The same year, he appeared in the independent movie The Chaos Experiment, starring Val Kilmer which had a limited theatrical release, playing to small audiences on two screens for one week in Grand Rapids, and for one week in nearby Lansing. He also appeared in the independent movie Rock Slyde, starring Patrick Warburton, Andy Dick, Rena Sofer, and Elaine Hendrix. He had the main role in the action movie The Butcher. He was acted in the psychological thriller film Royal Kill. He also appeared in the Canadian-American thriller Bloodwork.

It was announced in June 2010 that he would be joining the cast of the CBS soap opera The Young and the Restless starting July 12. The following month saw the release of the action film The Expendables in which Roberts plays a lead villain. It was directed by and starred Sylvester Stallone, with Jason Statham, Jet Li, Steve Austin, Gary Daniels, Dolph Lundgren, Randy Couture, Terry Crews, David Zayas, and Mickey Rourke. The film is about a group of elite mercenaries called The Expendables (Stallone, Statham, Li, Lundgren, Couture, and Crews) who are on a mission to overthrow dictator General Garza (Zayas) in Vilena, an island in the Gulf of Mexico. It is revealed that an ex-CIA officer James Munroe (Roberts) is keeping Garza in power as a figurehead for his own profiteering operations. With his two deadly bodyguards Dan Paine (Austin) and The Brit (Daniels), they become a major obstacle in the way of The Expendables. Later that year, he appeared with Steve Austin and Gary Daniels, his co-stars from The Expendables, in the 2010 action film Hunt to Kill. In October 2010, he played the major role in the American family movie First Dog, which received positive reviews. December 2010 saw the premiere of the fourth season of Celebrity Rehab with Dr. Drew, which documented Roberts's struggle with dependency on medical marijuana. His wife Eliza and his stepson Keaton Simons appeared in episode 6 to discuss the effects of his addiction on their lives.

In 2011, he guest-starred in USA Network's Burn Notice season 5 finale ("Fail Safe") as an "off the books" spy recruiter. In the same year, he acted in the drama and family film Shannon's Rainbow, based on Mowod's own experiences seeing his brother rehabilitate an injured horse and win a championship horse race. Later that year he acted in the horror comedy anthology film Chillerama, consisting of four stories, with each segment being an homage to a different genre and style. The movie was acclaimed by critics and has gained a cult following.

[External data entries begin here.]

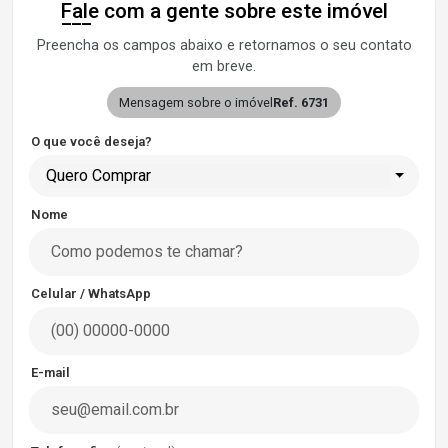
Fale com a gente sobre este imóvel
Preencha os campos abaixo e retornamos o seu contato
em breve.
Mensagem sobre o imóvel
Ref. 6731
O que você deseja?
Quero Comprar
Nome
Celular / WhatsApp
E-mail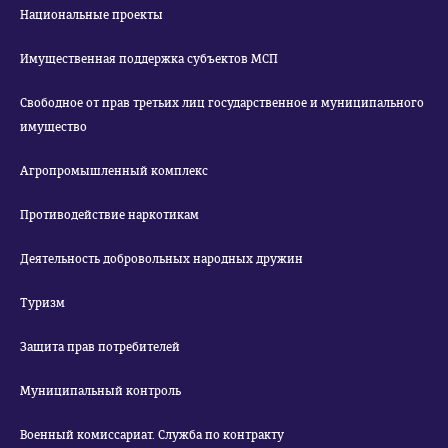
Национальные проекты
Имущественная поддержка субъектов МСП
Свободное от прав третьих лиц государственное и муниципального
имущество
Агропромышленный комплекс
Противодействие наркотикам
Деятельность добровольных народных дружин
Туризм
Защита прав потребителей
Муниципальный контроль
Военный комиссариат. Служба по контракту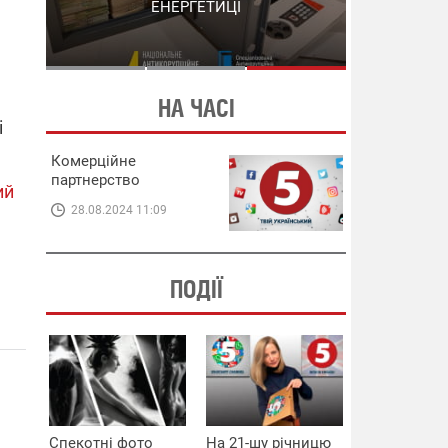
СХЕМИ В ЕНЕРГЕТИЦІ
ЕНЕРГЕТИЦІ
НА ЧАСІ
і
Комерційне
партнерство
ий
28.08.2024 11:09
ПОДІЇ
Спекотні фото
На 21-шу річницю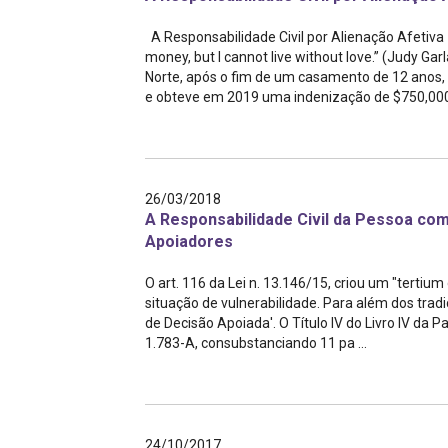
A Responsabilidade Civil por Alienação Afetiva -
money, but I cannot live without love.” (Judy Ga
Norte, após o fim de um casamento de 12 anos
e obteve em 2019 uma indenização de $750,000: 
26/03/2018
A Responsabilidade Civil da Pessoa com 
Apoiadores
O art. 116 da Lei n. 13.146/15, criou um "tert
situação de vulnerabilidade. Para além dos tradici
de Decisão Apoiada'. O Título IV do Livro IV da Pa
1.783-A, consubstanciando 11 pa ...
24/10/2017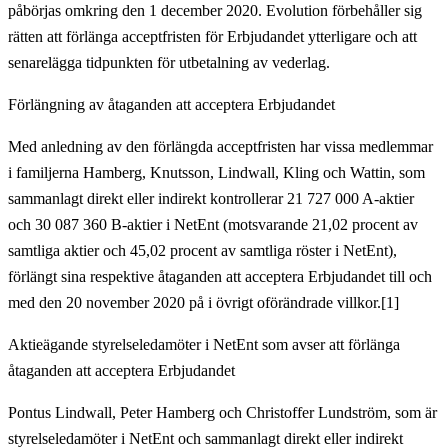
påbörjas omkring den 1 december 2020. Evolution förbehåller sig
rätten att förlänga acceptfristen för Erbjudandet ytterligare och att
senarelägga tidpunkten för utbetalning av vederlag.
Förlängning av åtaganden att acceptera Erbjudandet
Med anledning av den förlängda acceptfristen har vissa medlemmar
i familjerna Hamberg, Knutsson, Lindwall, Kling och Wattin, som
sammanlagt direkt eller indirekt kontrollerar 21 727 000 A-aktier
och 30 087 360 B-aktier i NetEnt (motsvarande 21,02 procent av
samtliga aktier och 45,02 procent av samtliga röster i NetEnt),
förlängt sina respektive åtaganden att acceptera Erbjudandet till och
med den 20 november 2020 på i övrigt oförändrade villkor.
[1]
Aktieägande styrelseledamöter i NetEnt som avser att förlänga
åtaganden att acceptera Erbjudandet
Pontus Lindwall, Peter Hamberg och Christoffer Lundström, som är
styrelseledamöter i NetEnt och sammanlagt direkt eller indirekt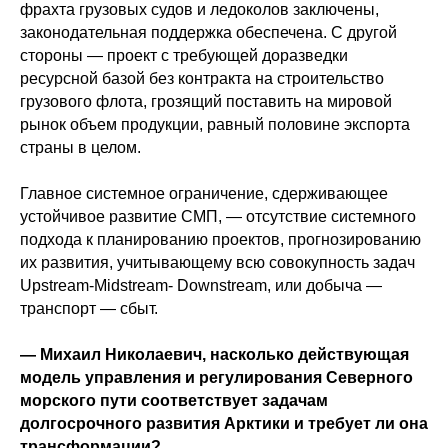
фрахта грузовых судов и ледоколов заключены,
законодательная поддержка обеспечена. С другой
стороны — проект с требующей доразведки
ресурсной базой без контракта на строительство
грузового флота, грозящий поставить на мировой
рынок объем продукции, равный половине экспорта
страны в целом.
Главное системное ограничение, сдерживающее
устойчивое развитие СМП, — отсутствие системного
подхода к планированию проектов, прогнозированию
их развития, учитывающему всю совокупность задач
Upstream-Midstream- Downstream, или добыча —
транспорт — сбыт.
— Михаил Николаевич, насколько действующая
модель управления и регулирования Северного
морского пути соответствует задачам
долгосрочного развития Арктики и требует ли она
трансформации?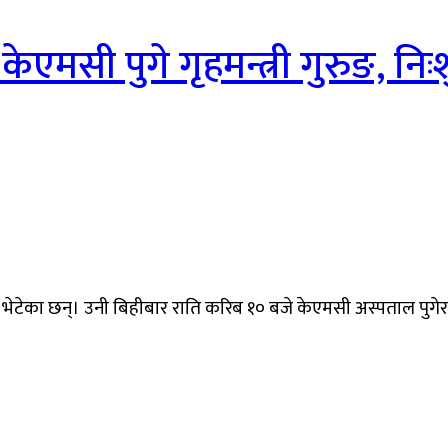
ेएमसी पुगे गृहमन्त्री गुरुङ, नि
ई भेटेका छन्। उनी बिहीबार राति करिब १० बजे केएमसी अस्पताल पुगे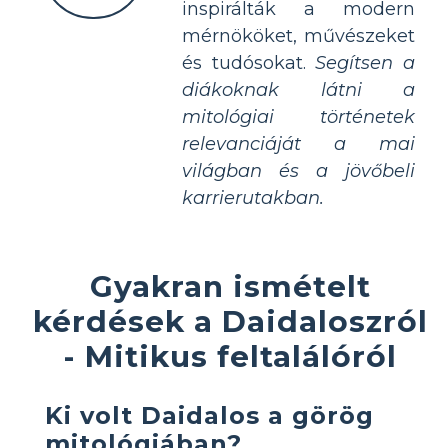
inspirálták a modern
mérnököket, művészeket
és tudósokat.
Segítsen a
diákoknak látni a
mitológiai történetek
relevanciáját a mai
világban és a jövőbeli
karrierutakban.
Gyakran ismételt
kérdések a Daidaloszról
- Mitikus feltalálóról
Ki volt Daidalos a görög
mitológiában?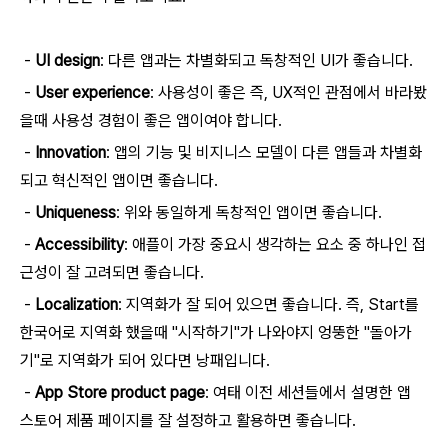
-
UI design
: 다른 앱과는 차별화되고 독창적인 UI가 좋습니다.
-
User experience
: 사용성이 좋은 즉, UX적인 관점에서 바라봤
을때 사용성 경험이 좋은 앱이여야 합니다.
-
Innovation
: 앱의 기능 및 비지니스 모델이 다른 앱들과 차별화
되고 혁신적인 앱이면 좋습니다.
-
Uniqueness
: 위와 동일하게 독창적인 앱이면 좋습니다.
-
Accessibility
: 애플이 가장 중요시 생각하는 요소 중 하나인 접
근성이 잘 고려되면 좋습니다.
-
Localization
: 지역화가 잘 되어 있으면 좋습니다. 즉, Start를
한국어로 지역화 했을때 "시작하기"가 나와야지 엉뚱한 "돌아가
기"로 지역화가 되어 있다면 낭패입니다.
-
App Store product page
: 여태 이전 세션들에서 설명한 앱
스토어 제품 페이지를 잘 설정하고 활용하면 좋습니다.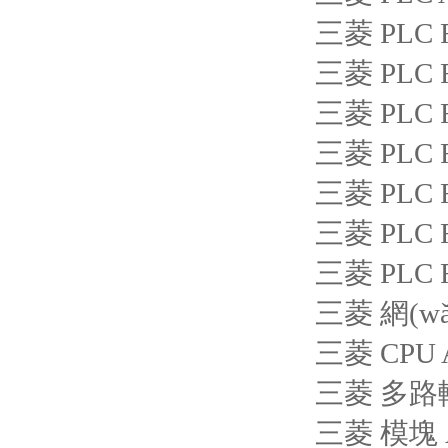
三菱 PLC 
三菱 PLC 
三菱 PLC 
三菱 PLC 
三菱 PLC F
三菱 PLC F
三菱 PLC 
三菱 網(wǎ
三菱 CPU 
三菱 多路轉
三菱 模塊 A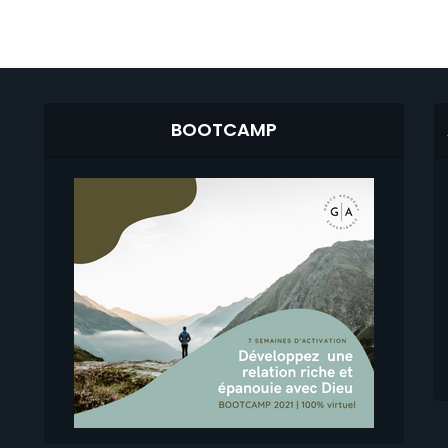
BOOTCAMP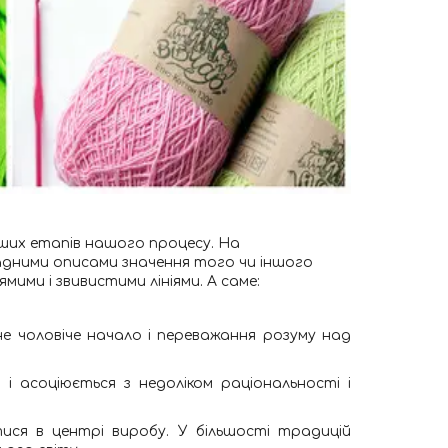
віших етапів нашого процесу. На
адними описами значення того чи іншого
ямими і звивистими лініями. А саме:
не чоловіче начало і переважання розуму над
, і асоціюється з недоліком раціональності і
ися в центрі виробу. У більшості традицій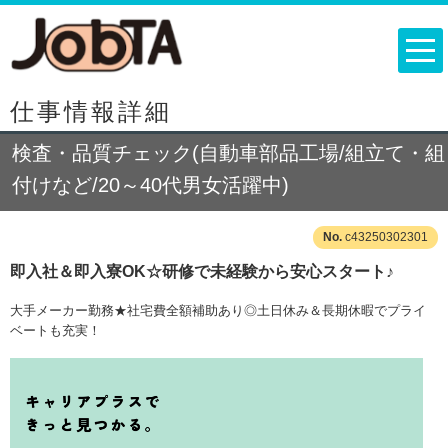
仕事情報詳細
検査・品質チェック(自動車部品工場/組立て・組
付けなど/20～40代男女活躍中)
c43250302301
即入社＆即入寮OK☆研修で未経験から安心スタート♪
大手メーカー勤務★社宅費全額補助あり◎土日休み＆長期休暇でプライ
ベートも充実！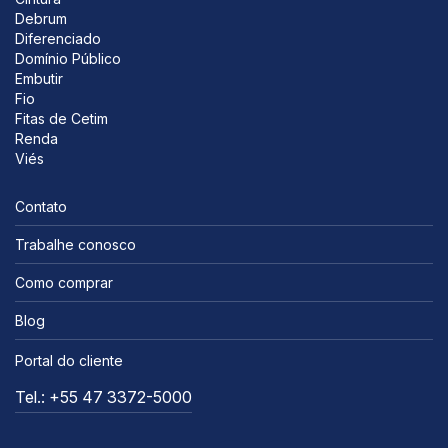
Debrum
Diferenciado
Domínio Público
Embutir
Fio
Fitas de Cetim
Renda
Viés
Contato
Trabalhe conosco
Como comprar
Blog
Portal do cliente
Tel.: +55 47 3372-5000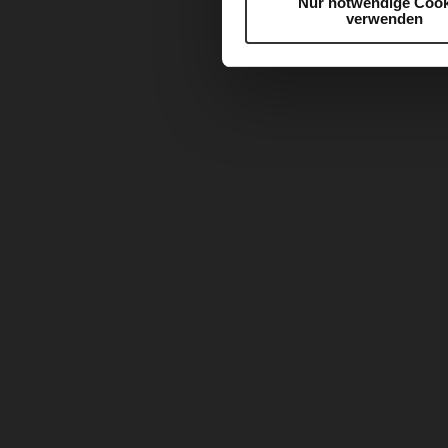
Nur notwendige Cook
verwenden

Roberts starred in the 2012 mystery thriller Deadline, playing the role of politically incorrect reporter Ronnie Bullock. He appeared in the horror film Snow White: A Deadly Summer, directed by David DeCoteau. He is featured as Uncle Shadrack, head of a Romani family, in 2012's The Finder on FOX. He had a recurring role in the TV series The Finder as a gypsy who had the title of king among a gypsy community in southern Florida. The same year, he was starred in the catastrophe movie The Mark. He also appeared in the Christmas comedy film Christmas in Compton, starring Keith David and Omar Gooding, which received positives reviews.

On February 18, 2013, he was featured in independent children's film A Talking Cat!?!, directed by David DeCoteau. In 2013, he had a small role in the film Lovelace, a biopic film about adult film actress Linda Lovelace. The film had its world premiere on January 22, 2013, at the 2013 Sundance Film Festival and opened in a U.S. limited release on August 9, 2013. The same year, he was starred in the movie Pop Star, including the actors Christian Serratos, Robert Adamson, Ross Thomas and Rachele Brooke Smith. He had also in the drama film Before I Sleep, which received good critics and premiered in competition at the Heartland Film Festival on October 19, 2013. On November 1, 2013, he had a major role in the thriller drama film Assumed Killer, starring and produced by Casper Van Dien. The movie received good review and had the film two stars out of five. On November 24, 2013, he had voiced in the short animated movie Dante's Hell Animated.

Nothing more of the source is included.